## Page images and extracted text
--- START ---

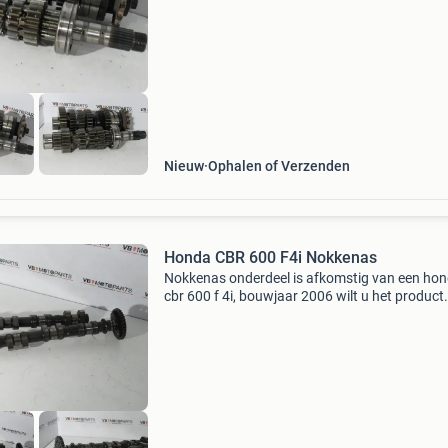
advertentie. U wordt direct doorgestuurd naar
artikel in onze
Nieuw
Ophalen of Verzenden
Honda CBR 600 F4i Nokkenas
Nokkenas onderdeel is afkomstig van een ho
cbr 600 f 4i, bouwjaar 2006 wilt u het product
kopen? Klik dan op de link in deze advertentie.
wordt direct doorgestuurd naar het artikel in 
websho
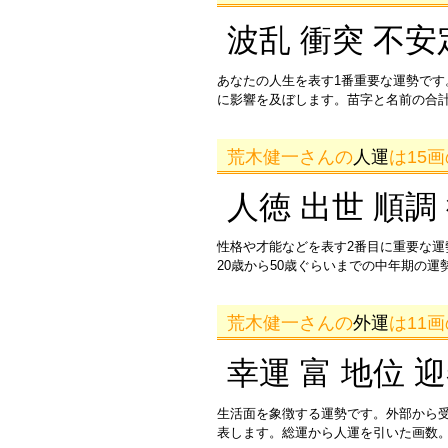
波乱 衝突 不安
あなたの人生を表す1番重要な運勢です
に影響を及ぼします。苗字と名前の合
荒木健一さんの
人運
は15
人徳 出世 順調
性格や才能などを表す2番目に重要な
20歳から50歳ぐらいまでの中年期の
荒木健一さんの
外運
は11
幸運 富 地位 
生活面を象徴する運勢です。外部から
表します。総運から人運を引いた画数。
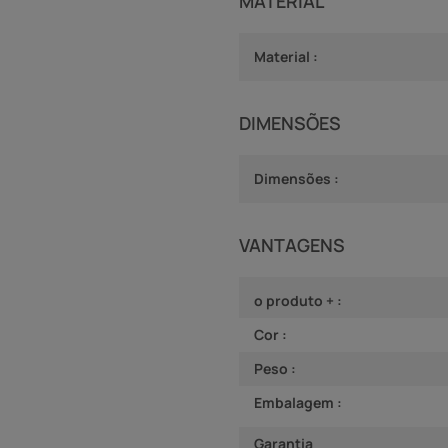
MATERIAL
Material :
DIMENSÕES
Dimensões :
VANTAGENS
o produto + :
Cor :
Peso :
Embalagem :
Garantia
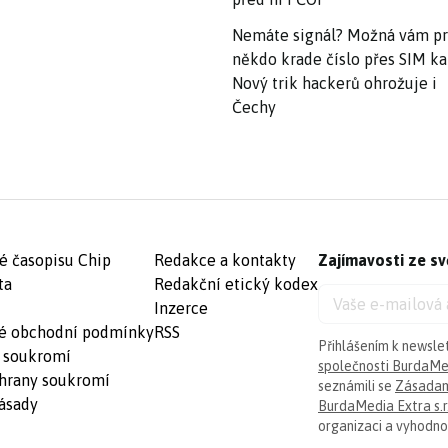
Nemáte signál? Možná vám p
někdo krade číslo přes SIM ka
Nový trik hackerů ohrožuje i
Čechy
é časopisu Chip
Redakce a kontakty
Zajímavosti ze sv
ta
Redakční etický kodex
Inzerce
é obchodní podmínky
RSS
Přihlášením k newsle
 soukromí
společnosti BurdaMed
hrany soukromí
seznámili se
Zásadam
ásady
BurdaMedia Extra s.r
organizaci a vyhodnoc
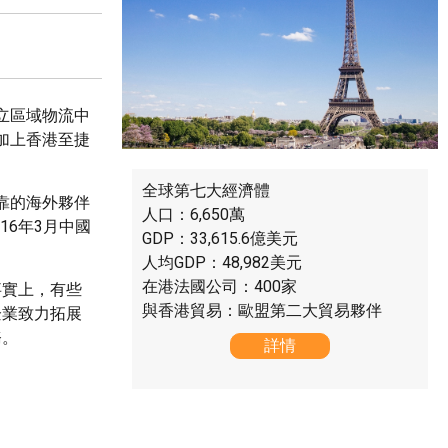
立區域物流中
加上香港至捷
全球第七大經濟體
靠的海外夥伴
人口：6,650萬
16年3月中國
GDP：33,615.6億美元
人均GDP：48,982美元
在港法國公司：400家
事實上，有些
與香港貿易：歐盟第二大貿易夥伴
企業致力拓展
務。
詳情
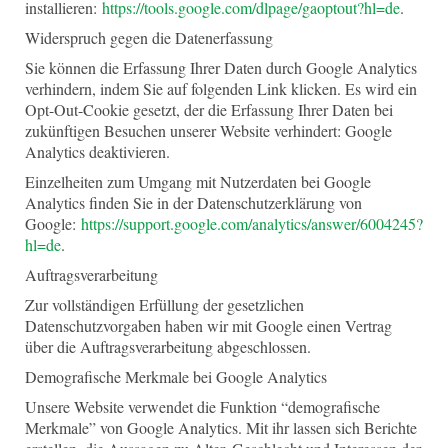
installieren:
https://tools.google.com/dlpage/gaoptout?hl=de
.
Widerspruch gegen die Datenerfassung
Sie können die Erfassung Ihrer Daten durch Google Analytics
verhindern, indem Sie auf folgenden Link klicken. Es wird ein
Opt-Out-Cookie gesetzt, der die Erfassung Ihrer Daten bei
zukünftigen Besuchen unserer Website verhindert: Google
Analytics deaktivieren.
Einzelheiten zum Umgang mit Nutzerdaten bei Google
Analytics finden Sie in der Datenschutzerklärung von
Google:
https://support.google.com/analytics/answer/6004245?
hl=de
.
Auftragsverarbeitung
Zur vollständigen Erfüllung der gesetzlichen
Datenschutzvorgaben haben wir mit Google einen Vertrag
über die Auftragsverarbeitung abgeschlossen.
Demografische Merkmale bei Google Analytics
Unsere Website verwendet die Funktion “demografische
Merkmale” von Google Analytics. Mit ihr lassen sich Berichte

--- END ---

## WORK ORDER
Only the number is wanted: how many lines in the data include the word "Ihrer"?

## ANSWER FOR THIS EXERCISE
2